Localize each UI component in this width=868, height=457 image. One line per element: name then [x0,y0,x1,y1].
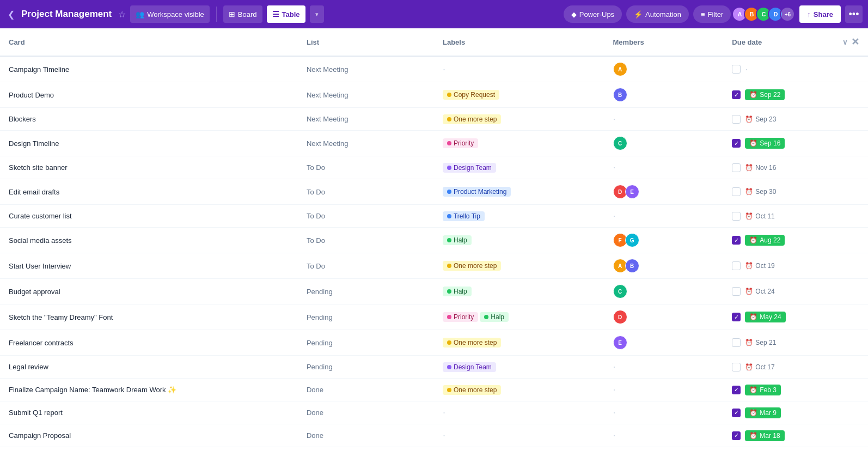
label-tag[interactable]: Halp [443,287,472,296]
power-ups-button[interactable]: ◆ Power-Ups [564,5,622,23]
card-name[interactable]: Sketch the "Teamy Dreamy" Font [9,313,113,321]
row-checkbox[interactable] [732,287,741,296]
label-tag[interactable]: Halp [480,312,509,322]
label-color-dot [447,340,451,345]
board-view-button[interactable]: ⊞ Board [223,5,262,23]
empty-dot: · [613,384,616,395]
label-text: Copy Request [454,91,495,99]
label-tag[interactable]: Halp [443,235,472,245]
cell-due-date: ⏰Oct 17 [723,356,842,379]
row-checkbox[interactable]: ✓ [732,431,741,440]
row-checkbox[interactable]: ✓ [732,313,741,321]
ellipsis-icon: ••• [849,9,859,20]
label-tag[interactable]: Design Team [443,362,496,372]
row-checkbox[interactable] [732,363,741,371]
filter-button[interactable]: ≡ Filter [693,5,731,23]
nav-divider [216,7,217,22]
row-checkbox[interactable] [732,212,741,221]
card-name[interactable]: Budget approval [9,288,60,296]
share-button[interactable]: ↑ Share [799,5,841,23]
table-view-button[interactable]: ☰ Table [267,5,305,23]
label-text: Halp [491,313,504,321]
row-checkbox[interactable] [732,163,741,172]
cell-labels: · [434,56,604,82]
label-tag[interactable]: Copy Request [443,90,499,100]
row-checkbox[interactable] [732,187,741,196]
row-checkbox[interactable] [732,65,741,74]
card-name[interactable]: Start User Interview [9,262,71,270]
row-checkbox[interactable] [732,115,741,124]
member-avatar: A [613,62,627,76]
cell-labels: One more step [434,108,604,131]
list-name: Done [307,386,323,394]
table-row: Sketch the "Teamy Dreamy" FontPendingPri… [0,304,868,330]
label-tag[interactable]: One more step [443,338,501,348]
due-date-text: Oct 11 [755,212,774,220]
ellipsis-button[interactable]: ••• [845,5,863,23]
label-tag[interactable]: Product Marketing [443,187,511,197]
cell-card: Blockers [0,108,298,131]
card-name[interactable]: Edit email drafts [9,188,59,196]
due-date-plain: ⏰Oct 17 [745,363,774,371]
row-checkbox[interactable]: ✓ [732,386,741,394]
cell-labels: Product Marketing [434,179,604,205]
app-title: Project Management [21,9,112,20]
row-checkbox[interactable]: ✓ [732,409,741,417]
table-header: Card List Labels Members Due date ∨ [0,28,868,56]
row-checkbox[interactable]: ✓ [732,90,741,99]
row-checkbox[interactable]: ✓ [732,236,741,245]
share-label: Share [814,10,833,19]
clock-icon: ⏰ [745,188,753,196]
card-name[interactable]: Social media assets [9,236,72,245]
clock-icon: ⏰ [749,386,757,394]
cell-card: Start User Interview [0,253,298,279]
label-tag[interactable]: Priority [443,312,478,322]
card-name[interactable]: Legal review [9,363,48,371]
cell-actions [842,56,868,82]
cell-card: Product Demo [0,82,298,108]
cell-due-date: ✓⏰Aug 22 [723,228,842,253]
list-name: To Do [307,163,325,172]
nav-back-chevron[interactable]: ❮ [5,7,17,22]
member-avatar: G [625,233,639,247]
card-name[interactable]: Product Demo [9,91,54,99]
clock-icon: ⏰ [749,139,757,147]
card-name[interactable]: Campaign Timeline [9,65,69,74]
cell-card: Edit email drafts [0,179,298,205]
cell-labels: · [434,424,604,447]
card-name[interactable]: Curate customer list [9,212,72,220]
cell-members: A [604,56,724,82]
label-tag[interactable]: Trello Tip [443,211,485,221]
card-name[interactable]: Freelancer contracts [9,339,74,347]
due-date-plain: ⏰Sep 23 [745,115,776,123]
label-tag[interactable]: Design Team [443,163,496,173]
workspace-visible-button[interactable]: 👥 Workspace visible [130,5,210,23]
label-tag[interactable]: One more step [443,385,501,395]
top-nav: ❮ Project Management ☆ 👥 Workspace visib… [0,0,868,28]
label-tag[interactable]: One more step [443,114,501,124]
card-name[interactable]: Finalize Campaign Name: Teamwork Dream W… [9,386,176,394]
cell-actions [842,330,868,356]
star-icon[interactable]: ☆ [118,9,126,20]
card-name[interactable]: Campaign Proposal [9,431,71,440]
avatar-more[interactable]: +6 [780,7,795,22]
label-color-dot [447,117,451,121]
card-name[interactable]: Blockers [9,115,36,123]
col-close-icon[interactable]: ✕ [851,36,859,48]
table-row: Product DemoNext MeetingCopy RequestB✓⏰S… [0,82,868,108]
view-dropdown-button[interactable]: ▾ [310,5,324,23]
label-tag[interactable]: Priority [443,138,478,148]
col-collapse-icon[interactable]: ∨ [842,38,848,46]
row-checkbox[interactable] [732,261,741,270]
card-name[interactable]: Design Timeline [9,139,59,148]
cell-members: · [604,424,724,447]
automation-button[interactable]: ⚡ Automation [626,5,689,23]
row-checkbox[interactable] [732,338,741,347]
row-checkbox[interactable]: ✓ [732,139,741,148]
cell-list: Done [298,424,434,447]
label-tag[interactable]: One more step [443,261,501,271]
list-name: Done [307,431,323,440]
card-name[interactable]: Submit Q1 report [9,409,63,417]
card-name[interactable]: Sketch site banner [9,163,68,172]
due-date-plain: ⏰Sep 21 [745,339,776,346]
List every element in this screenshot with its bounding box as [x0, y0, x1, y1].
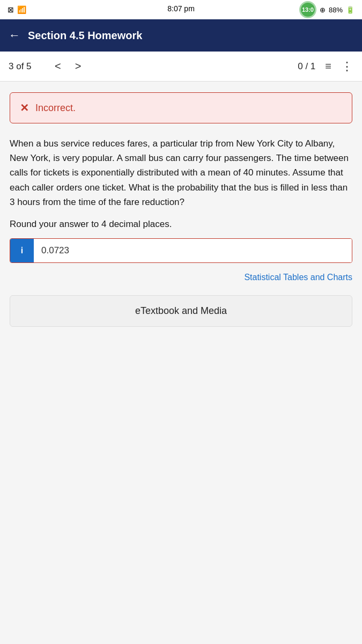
nav-arrows: < >: [50, 58, 85, 75]
content-area: ✕ Incorrect. When a bus service reduces …: [0, 82, 362, 348]
status-left-icons: ⊠ 📶: [8, 5, 26, 14]
battery-percentage: 88%: [329, 6, 343, 14]
stats-link[interactable]: Statistical Tables and Charts: [244, 273, 352, 282]
header: ← Section 4.5 Homework: [0, 19, 362, 52]
more-options-icon[interactable]: ⋮: [341, 60, 353, 74]
status-bar: ⊠ 📶 8:07 pm 13:0 ⊕ 88% 🔋: [0, 0, 362, 19]
incorrect-icon: ✕: [20, 101, 29, 114]
nav-bar: 3 of 5 < > 0 / 1 ≡ ⋮: [0, 52, 362, 82]
answer-row: i: [10, 238, 352, 263]
answer-input[interactable]: [34, 239, 352, 262]
question-body-text: When a bus service reduces fares, a part…: [10, 136, 352, 209]
stats-link-container: Statistical Tables and Charts: [10, 273, 352, 282]
question-count: 3 of 5: [9, 61, 46, 72]
back-button[interactable]: ←: [9, 28, 20, 42]
info-icon: i: [21, 246, 23, 255]
info-button[interactable]: i: [10, 239, 34, 262]
incorrect-banner: ✕ Incorrect.: [10, 92, 352, 123]
page-title: Section 4.5 Homework: [28, 30, 142, 42]
timer-circle: 13:0: [299, 1, 316, 18]
charge-icon: ⊕: [320, 6, 326, 14]
prev-question-button[interactable]: <: [50, 58, 65, 75]
incorrect-label: Incorrect.: [35, 103, 76, 114]
signal-icon: ⊠: [8, 5, 14, 14]
wifi-icon: 📶: [17, 5, 26, 14]
round-instruction: Round your answer to 4 decimal places.: [10, 219, 352, 230]
battery-icon: 🔋: [346, 6, 354, 14]
status-right-icons: 13:0 ⊕ 88% 🔋: [299, 1, 354, 18]
status-time: 8:07 pm: [167, 4, 195, 13]
list-icon[interactable]: ≡: [325, 60, 331, 72]
next-question-button[interactable]: >: [71, 58, 86, 75]
question-score: 0 / 1: [298, 61, 315, 72]
etextbook-button[interactable]: eTextbook and Media: [10, 295, 352, 327]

ABOUT THIS TASK
Set the listing above down again exactly, leaving pictures out.

SOLUTION TO THE EXERCISE
Localize each UI component in this width=868, height=457 image. One line per element: name then [x0,y0,x1,y1].
label-tag[interactable]: Halp [443,287,472,296]
power-ups-button[interactable]: ◆ Power-Ups [564,5,622,23]
card-name[interactable]: Sketch the "Teamy Dreamy" Font [9,313,113,321]
row-checkbox[interactable] [732,287,741,296]
label-tag[interactable]: Halp [480,312,509,322]
label-color-dot [447,340,451,345]
board-view-button[interactable]: ⊞ Board [223,5,262,23]
empty-dot: · [613,384,616,395]
label-text: Copy Request [454,91,495,99]
label-tag[interactable]: Halp [443,235,472,245]
cell-due-date: ⏰Oct 17 [723,356,842,379]
row-checkbox[interactable]: ✓ [732,431,741,440]
row-checkbox[interactable]: ✓ [732,313,741,321]
ellipsis-icon: ••• [849,9,859,20]
label-tag[interactable]: Design Team [443,362,496,372]
row-checkbox[interactable] [732,363,741,371]
filter-button[interactable]: ≡ Filter [693,5,731,23]
nav-divider [216,7,217,22]
row-checkbox[interactable] [732,212,741,221]
card-name[interactable]: Budget approval [9,288,60,296]
share-button[interactable]: ↑ Share [799,5,841,23]
table-view-button[interactable]: ☰ Table [267,5,305,23]
label-text: Halp [491,313,504,321]
row-checkbox[interactable] [732,163,741,172]
cell-labels: · [434,56,604,82]
label-tag[interactable]: Copy Request [443,90,499,100]
row-checkbox[interactable] [732,187,741,196]
row-checkbox[interactable] [732,65,741,74]
card-name[interactable]: Start User Interview [9,262,71,270]
row-checkbox[interactable] [732,115,741,124]
member-avatar: A [613,62,627,76]
cell-labels: One more step [434,108,604,131]
list-name: Done [307,386,323,394]
table-row: Sketch the "Teamy Dreamy" FontPendingPri… [0,304,868,330]
label-tag[interactable]: One more step [443,338,501,348]
due-date-text: Oct 11 [755,212,774,220]
ellipsis-button[interactable]: ••• [845,5,863,23]
label-tag[interactable]: Product Marketing [443,187,511,197]
cell-card: Blockers [0,108,298,131]
card-name[interactable]: Edit email drafts [9,188,59,196]
due-date-plain: ⏰Oct 17 [745,363,774,371]
row-checkbox[interactable]: ✓ [732,386,741,394]
cell-labels: Product Marketing [434,179,604,205]
app-title: Project Management [21,9,112,20]
row-checkbox[interactable]: ✓ [732,409,741,417]
table-header: Card List Labels Members Due date ∨ [0,28,868,56]
row-checkbox[interactable]: ✓ [732,90,741,99]
row-checkbox[interactable]: ✓ [732,236,741,245]
share-label: Share [814,10,833,19]
clock-icon: ⏰ [745,188,753,196]
card-name[interactable]: Social media assets [9,236,72,245]
clock-icon: ⏰ [749,386,757,394]
cell-card: Start User Interview [0,253,298,279]
label-tag[interactable]: Priority [443,312,478,322]
card-name[interactable]: Legal review [9,363,48,371]
cell-actions [842,56,868,82]
cell-card: Product Demo [0,82,298,108]
cell-due-date: ✓⏰Aug 22 [723,228,842,253]
list-name: To Do [307,163,325,172]
nav-back-chevron[interactable]: ❮ [5,7,17,22]
member-avatar: G [625,233,639,247]
card-name[interactable]: Product Demo [9,91,54,99]
clock-icon: ⏰ [749,139,757,147]
card-name[interactable]: Campaign Timeline [9,65,69,74]
cell-card: Edit email drafts [0,179,298,205]
cell-labels: · [434,424,604,447]
card-name[interactable]: Curate customer list [9,212,72,220]
cell-members: A [604,56,724,82]
label-tag[interactable]: Trello Tip [443,211,485,221]
card-name[interactable]: Freelancer contracts [9,339,74,347]
due-date-plain: ⏰Sep 23 [745,115,776,123]
label-tag[interactable]: Design Team [443,163,496,173]
workspace-visible-button[interactable]: 👥 Workspace visible [130,5,210,23]
label-tag[interactable]: One more step [443,385,501,395]
top-nav: ❮ Project Management ☆ 👥 Workspace visib… [0,0,868,28]
label-tag[interactable]: One more step [443,114,501,124]
card-name[interactable]: Finalize Campaign Name: Teamwork Dream W… [9,386,176,394]
cell-actions [842,330,868,356]
star-icon[interactable]: ☆ [118,9,126,20]
card-name[interactable]: Campaign Proposal [9,431,71,440]
avatar-more[interactable]: +6 [780,7,795,22]
label-color-dot [447,117,451,121]
card-name[interactable]: Blockers [9,115,36,123]
col-close-icon[interactable]: ✕ [851,36,859,48]
table-row: Product DemoNext MeetingCopy RequestB✓⏰S… [0,82,868,108]
view-dropdown-button[interactable]: ▾ [310,5,324,23]
label-tag[interactable]: Priority [443,138,478,148]
col-collapse-icon[interactable]: ∨ [842,38,848,46]
row-checkbox[interactable] [732,261,741,270]
card-name[interactable]: Design Timeline [9,139,59,148]
cell-members: · [604,424,724,447]
automation-button[interactable]: ⚡ Automation [626,5,689,23]
row-checkbox[interactable] [732,338,741,347]
row-checkbox[interactable]: ✓ [732,139,741,148]
cell-list: Done [298,424,434,447]
label-tag[interactable]: One more step [443,261,501,271]
list-name: Done [307,431,323,440]
card-name[interactable]: Submit Q1 report [9,409,63,417]
card-name[interactable]: Sketch site banner [9,163,68,172]
due-date-plain: ⏰Sep 21 [745,339,776,346]
List every element in this screenshot with its bounding box as [x0, y0, x1, y1].
nav-arrows: < >: [50, 58, 85, 75]
content-area: ✕ Incorrect. When a bus service reduces …: [0, 82, 362, 348]
status-left-icons: ⊠ 📶: [8, 5, 26, 14]
battery-percentage: 88%: [329, 6, 343, 14]
stats-link[interactable]: Statistical Tables and Charts: [244, 273, 352, 282]
header: ← Section 4.5 Homework: [0, 19, 362, 52]
more-options-icon[interactable]: ⋮: [341, 60, 353, 74]
status-bar: ⊠ 📶 8:07 pm 13:0 ⊕ 88% 🔋: [0, 0, 362, 19]
incorrect-icon: ✕: [20, 101, 29, 114]
nav-bar: 3 of 5 < > 0 / 1 ≡ ⋮: [0, 52, 362, 82]
answer-row: i: [10, 238, 352, 263]
answer-input[interactable]: [34, 239, 352, 262]
question-body-text: When a bus service reduces fares, a part…: [10, 136, 352, 209]
stats-link-container: Statistical Tables and Charts: [10, 273, 352, 282]
question-count: 3 of 5: [9, 61, 46, 72]
back-button[interactable]: ←: [9, 28, 20, 42]
info-icon: i: [21, 246, 23, 255]
info-button[interactable]: i: [10, 239, 34, 262]
incorrect-banner: ✕ Incorrect.: [10, 92, 352, 123]
page-title: Section 4.5 Homework: [28, 30, 142, 42]
timer-circle: 13:0: [299, 1, 316, 18]
charge-icon: ⊕: [320, 6, 326, 14]
prev-question-button[interactable]: <: [50, 58, 65, 75]
incorrect-label: Incorrect.: [35, 103, 76, 114]
signal-icon: ⊠: [8, 5, 14, 14]
wifi-icon: 📶: [17, 5, 26, 14]
round-instruction: Round your answer to 4 decimal places.: [10, 219, 352, 230]
battery-icon: 🔋: [346, 6, 354, 14]
status-right-icons: 13:0 ⊕ 88% 🔋: [299, 1, 354, 18]
status-time: 8:07 pm: [167, 4, 195, 13]
list-icon[interactable]: ≡: [325, 60, 331, 72]
next-question-button[interactable]: >: [71, 58, 86, 75]
question-score: 0 / 1: [298, 61, 315, 72]
etextbook-button[interactable]: eTextbook and Media: [10, 295, 352, 327]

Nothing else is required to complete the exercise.